What you are asked to do: Go through the records and copy each line where the word "playback" occurs.

▬▬▬▬▬▬

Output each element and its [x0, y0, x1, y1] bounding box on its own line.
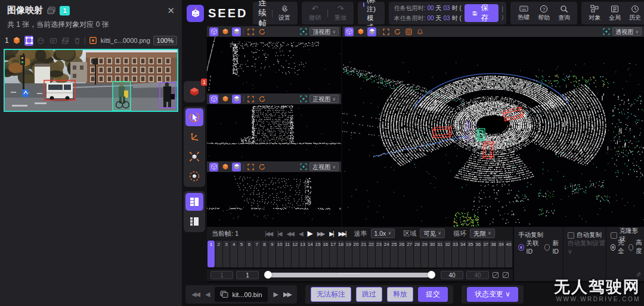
region-dropdown[interactable]: 可见∨ — [420, 229, 445, 238]
playback-button[interactable]: |◀◀ — [265, 230, 272, 237]
redo-button[interactable]: ↷重做 — [333, 4, 348, 22]
full-radio[interactable] — [611, 244, 615, 251]
frame-cell[interactable]: 17 — [330, 241, 337, 267]
frame-cell[interactable]: 22 — [368, 241, 375, 267]
history-button[interactable]: 历史 — [627, 5, 643, 22]
frame-cell[interactable]: 7 — [253, 241, 261, 267]
frame-cell[interactable]: 12 — [292, 241, 299, 267]
playback-button[interactable]: ◀◀ — [287, 230, 293, 237]
layout-split-button[interactable] — [185, 193, 203, 211]
front-view-canvas[interactable] — [207, 104, 341, 161]
file-chip[interactable]: kit...00.bin — [215, 287, 267, 302]
playback-button[interactable]: ▶▶| — [339, 230, 346, 237]
frame-cell[interactable]: 37 — [482, 241, 490, 267]
solid-cube-icon[interactable] — [221, 95, 230, 104]
camera-image-canvas[interactable] — [5, 50, 177, 111]
scale-tool-button[interactable] — [185, 148, 203, 166]
frame-cell[interactable]: 20 — [352, 241, 360, 267]
help-button[interactable]: ? 帮助 — [536, 5, 552, 22]
assoc-id-radio[interactable] — [518, 244, 524, 251]
frame-cell[interactable]: 36 — [475, 241, 482, 267]
frame-cell[interactable]: 32 — [444, 241, 451, 267]
frame-cell[interactable]: 38 — [490, 241, 497, 267]
range-slider-track[interactable]: ········· — [265, 273, 434, 277]
playback-button[interactable]: ◀ — [299, 230, 302, 237]
status-change-button[interactable]: 状态变更 ∨ — [467, 287, 518, 302]
next-file-button[interactable]: ▶ — [274, 291, 277, 298]
view-selector[interactable]: 透视图∨ — [612, 27, 642, 36]
frame-cell[interactable]: 19 — [345, 241, 352, 267]
slider-handle-left[interactable] — [264, 271, 272, 279]
loop-dropdown[interactable]: 无限∨ — [470, 229, 495, 238]
focus-icon[interactable] — [300, 95, 307, 102]
frame-cell[interactable]: 35 — [467, 241, 474, 267]
settings-button[interactable]: 设置 — [277, 5, 292, 22]
frame-cell[interactable]: 18 — [338, 241, 345, 267]
bell-icon[interactable] — [416, 27, 425, 36]
range-start-input[interactable]: 1 — [236, 271, 259, 279]
reset-rotation-icon[interactable] — [258, 163, 267, 171]
rate-dropdown[interactable]: 1.0x∨ — [371, 229, 395, 238]
frame-cell[interactable]: 11 — [284, 241, 291, 267]
frame-cell[interactable]: 13 — [299, 241, 306, 267]
pointcloud-canvas[interactable] — [342, 37, 644, 227]
wire-cube-icon[interactable] — [209, 163, 218, 171]
focus-icon[interactable] — [603, 28, 610, 35]
solid-cube-icon[interactable] — [221, 27, 230, 36]
playback-button[interactable]: ▶| — [329, 230, 333, 237]
playback-button[interactable]: |◀ — [277, 230, 281, 237]
cannot-annotate-button[interactable]: 无法标注 — [311, 287, 351, 302]
auto-copy-settings-dropdown[interactable]: 自动复制设置 ∨ — [568, 239, 606, 255]
red-cube-group-button[interactable] — [185, 83, 203, 101]
height-radio[interactable] — [628, 244, 633, 251]
new-id-radio[interactable] — [544, 244, 550, 251]
frame-cell[interactable]: 2 — [215, 241, 222, 267]
global-button[interactable]: 全局 — [607, 5, 623, 22]
wire-cube-icon[interactable] — [209, 27, 218, 36]
frame-cell[interactable]: 24 — [383, 241, 390, 267]
frame-cell[interactable]: 14 — [306, 241, 314, 267]
box-in-box-icon[interactable] — [404, 27, 413, 36]
tag-tool-icon[interactable] — [49, 36, 58, 46]
frame-cell[interactable]: 34 — [459, 241, 466, 267]
fit-view-icon[interactable] — [246, 163, 255, 171]
frame-cell[interactable]: 3 — [223, 241, 230, 267]
frame-cell[interactable]: 21 — [360, 241, 367, 267]
clear-range-icon[interactable] — [502, 271, 509, 279]
playback-button[interactable]: ▶ — [308, 229, 312, 238]
frame-cell[interactable]: 6 — [246, 241, 253, 267]
half-cube-icon[interactable] — [232, 163, 241, 171]
last-file-button[interactable]: ▶▶ — [283, 291, 291, 298]
half-cube-icon[interactable] — [367, 27, 376, 36]
clone-shape-checkbox[interactable] — [611, 232, 617, 239]
crop-box-icon[interactable] — [88, 36, 97, 46]
fit-view-icon[interactable] — [246, 27, 255, 36]
view-selector[interactable]: 左视图∨ — [309, 163, 339, 171]
axis-move-tool-button[interactable] — [185, 128, 203, 146]
cube-tool-icon[interactable] — [13, 36, 21, 46]
rect-tool-icon[interactable] — [24, 36, 33, 46]
auto-copy-checkbox[interactable] — [568, 232, 574, 239]
prev-file-button[interactable]: ◀ — [205, 291, 209, 298]
solid-cube-icon[interactable] — [221, 163, 230, 171]
undo-button[interactable]: ↶撤销 — [307, 4, 323, 22]
layers-icon[interactable] — [61, 36, 70, 46]
trash-icon[interactable] — [73, 36, 82, 46]
frame-cell[interactable]: 15 — [314, 241, 321, 267]
close-icon[interactable]: ✕ — [167, 5, 175, 16]
playback-button[interactable]: ▶▶ — [317, 230, 324, 237]
submit-button[interactable]: 提交 — [418, 287, 448, 302]
frame-cell[interactable]: 30 — [429, 241, 436, 267]
frame-cell[interactable]: 28 — [414, 241, 421, 267]
hotkey-button[interactable]: 热键 — [516, 5, 531, 21]
first-file-button[interactable]: ◀◀ — [191, 291, 199, 298]
range-end-input[interactable]: 40 — [441, 271, 463, 279]
view-selector[interactable]: 正视图∨ — [309, 95, 339, 103]
save-button[interactable]: 保存 — [465, 4, 499, 22]
frame-cell[interactable]: 1 — [208, 241, 215, 267]
top-view-canvas[interactable] — [207, 37, 341, 93]
frame-cell[interactable]: 40 — [505, 241, 512, 267]
query-button[interactable]: 查询 — [556, 5, 572, 22]
release-button[interactable]: 释放 — [387, 287, 413, 302]
select-tool-button[interactable] — [185, 108, 203, 126]
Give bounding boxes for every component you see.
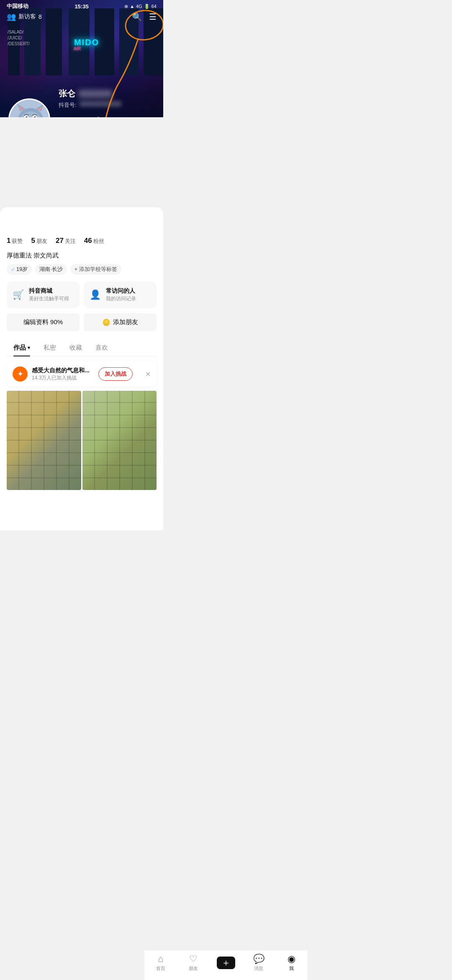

▬▬▬▬▬▬

Output:
playback-button[interactable]: |◀◀ — [265, 230, 272, 237]
playback-button[interactable]: ◀◀ — [287, 230, 293, 237]
playback-button[interactable]: ▶▶| — [339, 230, 346, 237]
playback-button[interactable]: ◀ — [299, 230, 302, 237]
playback-button[interactable]: ▶| — [329, 230, 333, 237]
playback-button[interactable]: |◀ — [277, 230, 281, 237]
playback-button[interactable]: ▶ — [308, 229, 312, 238]
playback-button[interactable]: ▶▶ — [317, 230, 324, 237]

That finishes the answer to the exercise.